Voice teachers and speech specialists have differing theories about why we have tongue tension. Some relate tension to emotional issues, or to a habitual tongue position that causes stiffening. You don't have to be an actor, singer or professional speaker to suffer from this. Fortunately, there are some solutions.
A little closer to the point, some voice people say that tongue tension comes from a desire to alter our sound and make the quality darker (usually), or brighter. But those reasons aren't very satisfying. There is truth in all of the statements. They just don't go far enough to define the problem at the root of the tension (and the tension at the root of the tongue!).

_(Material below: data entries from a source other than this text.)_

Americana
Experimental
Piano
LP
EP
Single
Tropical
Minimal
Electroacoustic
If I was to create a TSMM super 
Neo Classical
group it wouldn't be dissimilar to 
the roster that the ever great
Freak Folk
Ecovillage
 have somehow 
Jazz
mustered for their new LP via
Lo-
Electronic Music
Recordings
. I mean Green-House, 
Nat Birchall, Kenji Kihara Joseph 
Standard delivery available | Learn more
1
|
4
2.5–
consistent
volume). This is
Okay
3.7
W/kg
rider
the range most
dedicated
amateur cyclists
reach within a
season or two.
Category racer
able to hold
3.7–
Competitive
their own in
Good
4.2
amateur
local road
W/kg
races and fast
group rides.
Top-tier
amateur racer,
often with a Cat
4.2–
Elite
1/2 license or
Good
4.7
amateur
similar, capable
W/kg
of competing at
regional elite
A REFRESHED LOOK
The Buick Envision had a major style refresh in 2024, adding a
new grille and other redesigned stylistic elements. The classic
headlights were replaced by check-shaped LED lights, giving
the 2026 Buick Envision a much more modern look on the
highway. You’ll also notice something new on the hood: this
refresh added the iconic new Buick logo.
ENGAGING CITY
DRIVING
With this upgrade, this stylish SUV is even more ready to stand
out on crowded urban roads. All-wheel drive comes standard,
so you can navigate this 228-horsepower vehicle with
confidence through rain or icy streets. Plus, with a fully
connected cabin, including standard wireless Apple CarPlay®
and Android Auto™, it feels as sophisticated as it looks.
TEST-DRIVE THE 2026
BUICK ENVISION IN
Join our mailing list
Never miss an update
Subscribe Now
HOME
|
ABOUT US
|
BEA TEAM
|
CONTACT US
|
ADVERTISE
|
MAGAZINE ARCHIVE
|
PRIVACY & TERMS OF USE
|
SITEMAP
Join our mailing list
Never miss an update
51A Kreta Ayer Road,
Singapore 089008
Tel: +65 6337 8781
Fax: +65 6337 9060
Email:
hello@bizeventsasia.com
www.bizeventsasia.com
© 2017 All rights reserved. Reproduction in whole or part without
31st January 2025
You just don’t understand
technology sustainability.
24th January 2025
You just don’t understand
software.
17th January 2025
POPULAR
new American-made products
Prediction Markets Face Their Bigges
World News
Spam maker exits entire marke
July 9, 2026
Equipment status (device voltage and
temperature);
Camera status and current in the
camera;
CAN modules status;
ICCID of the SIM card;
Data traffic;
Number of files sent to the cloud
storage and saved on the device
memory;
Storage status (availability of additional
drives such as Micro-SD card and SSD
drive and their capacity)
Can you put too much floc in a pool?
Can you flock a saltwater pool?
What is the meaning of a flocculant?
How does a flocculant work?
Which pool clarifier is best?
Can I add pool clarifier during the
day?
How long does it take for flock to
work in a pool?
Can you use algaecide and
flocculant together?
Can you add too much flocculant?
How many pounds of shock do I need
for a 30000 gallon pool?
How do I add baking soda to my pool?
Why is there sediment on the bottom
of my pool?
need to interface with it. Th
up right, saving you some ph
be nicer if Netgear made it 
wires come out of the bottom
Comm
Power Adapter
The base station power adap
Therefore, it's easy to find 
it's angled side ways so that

The problem is that each of us, left to our own devices, will try to imitate the sound that we want to have, based on a sound that we find desirable. Or, even more convoluted, we try to imitate the sound that we 'think' we 'ought' to have, desirable or not. We tend to try to produce the sound we expect to hear, rather than allow the instrument to determine for us our own personal, individual and unique sound. This makes us multitask as we try to listen to our sound at the same time we are creating it. The judgmental inner critic takes our attention away from singing. It's as if we don't trust our own creative process, which is far more capable than our judgmental self would like us to realize it is of producing a desirable sound.
Now that I've split your personality, how does this affect the tongue?
Internal listening causes us to hold things--tongue, jaw, breath, etc. It causes us to hold things 'in'--including our sound. When we are vocalizing in the right 'zone' we are not evaluating the voice. We are simply experiencing it. We are free to follow the voice's lead. We have to learn how to focus on the process and the moment, and detach ourselves from any concern about the product. The natural voice will know what to do. If it doesn't know right away, it learns very quickly. The judgmental self is what slows our learning process.
Many singers wrestle with tongue tension at some point or another in their singing experience. Releasing the tension is necessary in order for the vocal instrument to function optimally. Attainment of vocal resonance, vocal color and quality, clarity in diction and the total tone-breath-muscle support connection all necessitate a free tongue. Freeing the tongue allows for better vocal functionality.
It often surprises people to learn that they are harboring tension at the base of the tongue. Here are a few of the exercises that can help rid you of tongue tension.
1. Place the tip of the tongue lightly behind the bottom front teeth and arch the tongue forward--like a little tongue 'push-up.' Do your reps!
2. Stretch the tongue out of your mouth as far as you can and try to touch your nose. Then try to touch your chin. Also, stretch the tongue out of your mouth and hold the end of it with a piece of gauze for several seconds. Speech therapists use this exercise.
(The first two exercises help relax the base of the tongue and help you train it to do other than what it wants to do habitually. You're teaching it new tricks!)
3. Say the word 'sing' with your tongue tip behind the bottom teeth. Feel the sides of your tongue pushing against and between the side teeth. Leave the tongue in this position and take an easy, slow breath through your open mouth and nose. Make sure your back molars are parted slightly. Feel your breath cross every part of your tongue--tip, middle, back. (This helps to keep the breath low.) Feel the cool air at the back of your throat when you breathe in. This exercise helps you find a correct 'home' position for the tongue. It can also help you establish an inhalation position and good breathing technique. Does it make you want to yawn? I thought so.
Remember to focus on what the voice and the process of singing feel like, and on what things look like reflected in the mirror, and not on what your voice sounds like inside your head.